After almost seven weeks in release, Red Notice dropped out of the Netflix Top 10 most-watched list for the very first time the other day, but 24 hours later it was right back in the mix to establish that subscribers still aren’t getting tired of the star-studded heist caper.

While we’ve got absolutely no idea how the streaming service determines which of its original movies are worthy of getting sequels, you’d have to imagine that becoming the platform’s most popular in-house feature film ever is enough to justify another globetrotting escapade for Dwayne Johnson, Ryan Reynolds and Gal Gadot.

Red Notice ended on a note that left the door wide open for further adventures, but in a recent interview with Collider, producer Hiram Garcia danced around the question while trying to offer a vague status update.

“We do have a really fun blooper reel, but we did like where we ended. In regards to the end credits, with something like this that, in essence, you could view as a franchise starter, we never really like to get ahead of ourselves too much. I think ultimately it’s the fans that dictate if they want a sequel, we’ll be ready to deliver them one. But there was never really a talk about doing some kind of post-credits scene because we always knew how we wanted the movie to end.
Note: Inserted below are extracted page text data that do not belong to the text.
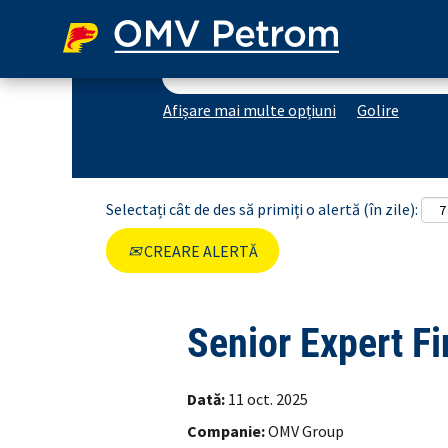
Căutare după cuvânt-cheie
Afișare mai multe opțiuni
Golire
Selectați cât de des să primiți o alertă (în zile):
CREARE ALERTĂ
Senior Expert F
Dată:
11 oct. 2025
Companie:
OMV Group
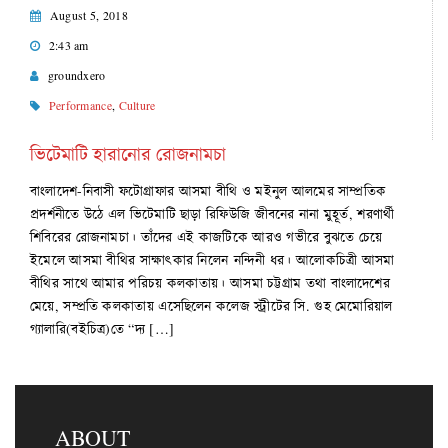
August 5, 2018
2:43 am
groundxero
Performance
,
Culture
ভিটেমাটি হারানোর রোজনামচা
বাংলাদেশ-নিবাসী ফটোগ্রাফার আসমা বীথি ও মইনুল আলমের সাম্প্রতিক
প্রদর্শনীতে উঠে এল ভিটেমাটি ছাড়া রিফিউজি জীবনের নানা মুহূর্ত, শরণার্থী
শিবিরের রোজনামচা। তাঁদের এই কাজটিকে আরও গভীরে বুঝতে চেয়ে
ইমেলে আসমা বীথির সাক্ষাৎকার নিলেন নন্দিনী ধর। আলোকচিত্রী আসমা
বীথির সাথে আমার পরিচয় কলকাতায়। আসমা চট্টগ্রাম তথা বাংলাদেশের
মেয়ে, সম্প্রতি কলকাতায় এসেছিলেন কলেজ স্ট্রীটের সি. গুহ মেমোরিয়াল
গ্যালারি(বইচিত্র)তে “দ্য […]
ABOUT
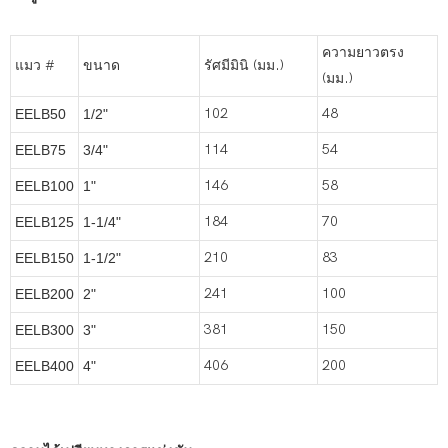
ความยาวตรง
แมว #
ขนาด
รัศมีมินิ (มม.)
(มม.)
102
48
EELB50
1/2"
114
54
EELB75
3/4"
146
58
EELB100
1"
184
70
EELB125
1-1/4"
210
83
EELB150
1-1/2"
241
100
EELB200
2"
381
150
EELB300
3"
406
200
EELB400
4"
We knew we wanted to tee up something big, but we didn’t feel that there was really any need for any kind of a post-credits scene. I think we have ideas in our head in terms of where we’d like the story to go, and if the fans respond to the movie the way we’re hoping they will, then it’s on us to be ready to deliver that, and we do have some really good ideas on deck.”

Director Rawson Marshall Thurber admitted recently that not only did he have an idea in mind for where the story goes next, but he’d prefer to shoot Red Notice 2 and 3 back-to-back. Of course, with a budget well north of $200 million and a trio of leads who always tend to have multiple projects on the go at any given time, the looming threat to making it happen would presumably be scheduling.